What standards are applicable to whole life building LCAs?

They follow the European wide standard EN 15978:2011, which is a European wide standard on sustainability for construction works.

For projects in the UK, another relevant standard is the RICS professional statement on Whole Life Carbon Assessment, which now covers both buildings and infrastructure.

Building LCA’s still cover the same 20 impact categories as general LCA. Buildings WLCA’s are focussed purely on a single category, CO2e, for a more streamlined assessment, where greenhouse gas emissions reduction is the driving factor for undertaking the assessment.

It is also important to remember that unlike operational carbon emissions the embodied energy and carbon cannot be reversed. Once they have been released the opportunity for improvement has passed. The importance of understanding embodied carbon is therefore becoming clear and it can easily be reduced by 10-20% without increasing capital costs. As buildings energy performance improvements, embodied carbon becomes an even bigger proportion of a building’s overall impact.

What is typically included within an As-Built WLCA?

A whole life carbon assessment looks at the impact of the building through each of the EN 15978 life cycle modules (Modules A, B & C).

Materials and Products (Modules A1 – A4)

  • The cradle – raw material extraction
  • Transportation through the supply chain
  • Material processing and fabrication, including the energy used to do so
  • The finished products
  • Transportation of finished products to the construction site

Construction (Module A5)

  • The energy used on site during construction, including any demolition
  • Construction waste impacts and waste transportation

Operation (Module B)

  • Operational energy

End-of-life (Module C)

  • End-of-life of products and materials

In the UK, operational carbon is usually taken from the Building Regulations UK Part L (BRUKL) certificate, which all non-domestic new builds require. It covers the heating and lighting, but it doesn’t cover items such as the electricity to power other equipment, such as computers and machines. The embodied carbon of those items is not included. However, there is a noticeable shift towards more realistic, predictive energy modelling such as CIBSE TM54 modelling, which is specified by more modern Whole Life Carbon standards.

As-built WLCA’s are usually undertaken from cradle to practical completion (PC) of a building.

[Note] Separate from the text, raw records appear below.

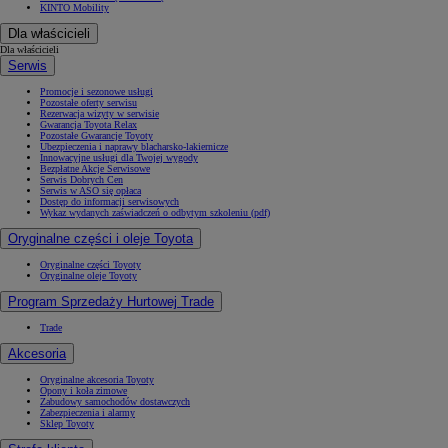
KINTO Mobility
Dla właścicieli
Dla właścicieli
Serwis
Promocje i sezonowe usługi
Pozostałe oferty serwisu
Rezerwacja wizyty w serwisie
Gwarancja Toyota Relax
Pozostałe Gwarancje Toyoty
Ubezpieczenia i naprawy blacharsko-lakiernicze
Innowacyjne usługi dla Twojej wygody
Bezpłatne Akcje Serwisowe
Serwis Dobrych Cen
Serwis w ASO się opłaca
Dostęp do informacji serwisowych
Wykaz wydanych zaświadczeń o odbytym szkoleniu (pdf)
Oryginalne części i oleje Toyota
Oryginalne części Toyoty
Oryginalne oleje Toyoty
Program Sprzedaży Hurtowej Trade
Trade
Akcesoria
Oryginalne akcesoria Toyoty
Opony i koła zimowe
Zabudowy samochodów dostawczych
Zabezpieczenia i alarmy
Sklep Toyoty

WLCA’s often use data from Environmental Product Declarations (EPDS) but are often supplemented by data from embodied carbon databases, such as the ICE Database.

What are the benefits of conducting an As-Built WLCA?

The initial benefit of conducting a building WLCA is to understand and document the performance of the building which has been constructed, both from an embodied carbon and operational carbon perspective.

Depending on the stage that the WLCA has been undertaken at (design stage, construction or post-construction), the results of the WLCA can be used to assist with decision making for lower environmental impacts, on the same building, or as a reference point for future buildings and developments. If a building is looking to achieve a BREEAM rating, a high-level LCA is often conducted at concept design stage, this is known as a Mat01 assessment. The potential to reduce embodied carbon is always greater at the earlier stages of the project life-cycle, as illustrated below:

A graph showing the carbon reduction potential over a project timeline

WLCA can be used to declare a building’s environmental performance, as well as used for marketing and certification of embodied and whole life carbon reductions.

Furthermore, WLCAs provide suitable evidence to confirm the amount of carbon required to be offset for a Net Zero Carbon Construction building, in line with the UKGBC Net Zero Carbon Framework.

A building WLCA could also be used to provide the key evidence to take a building through the Planet Mark for New Developments certification. This certification requires a building to be lower embodied and whole life carbon than that of a pre-defined baseline building, which can be shown through the results of a building WLCA.